**WORK ITEM:**
Set the data down exactly as it stands, and keep its pictures out.

**PROVIDED ENTRIES:**

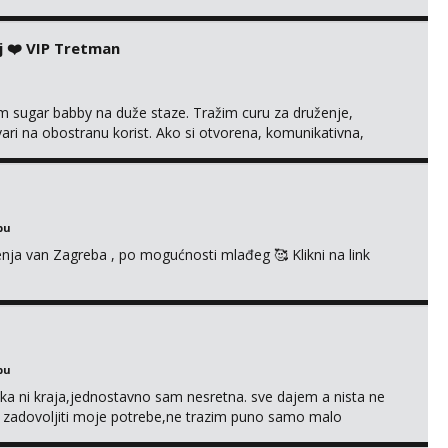
j ❤️ VIP Tretman
im sugar babby na duže staze. Tražim curu za druženje,
tvari na obostranu korist. Ako si otvorena, komunikativna,
 markodalic37@gmail.com
bu
enja van Zagreba , po mogućnosti mlađeg 🥰 Klikni na link
bu
a ni kraja,jednostavno sam nesretna. sve dajem a nista ne
e zadovoljiti moje potrebe,ne trazim puno samo malo
s i njezne poljupce po tijelu koji me jako pale,obozavam kad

**ANSWER TO THIS PROBLEM:**
j ❤️ VIP Tretman
im sugar babby na duže staze. Tražim curu za druženje,
tvari na obostranu korist. Ako si otvorena, komunikativna,
 markodalic37@gmail.com
bu
enja van Zagreba , po mogućnosti mlađeg 🥰 Klikni na link
bu
a ni kraja,jednostavno sam nesretna. sve dajem a nista ne
e zadovoljiti moje potrebe,ne trazim puno samo malo
s i njezne poljupce po tijelu koji me jako pale,obozavam kad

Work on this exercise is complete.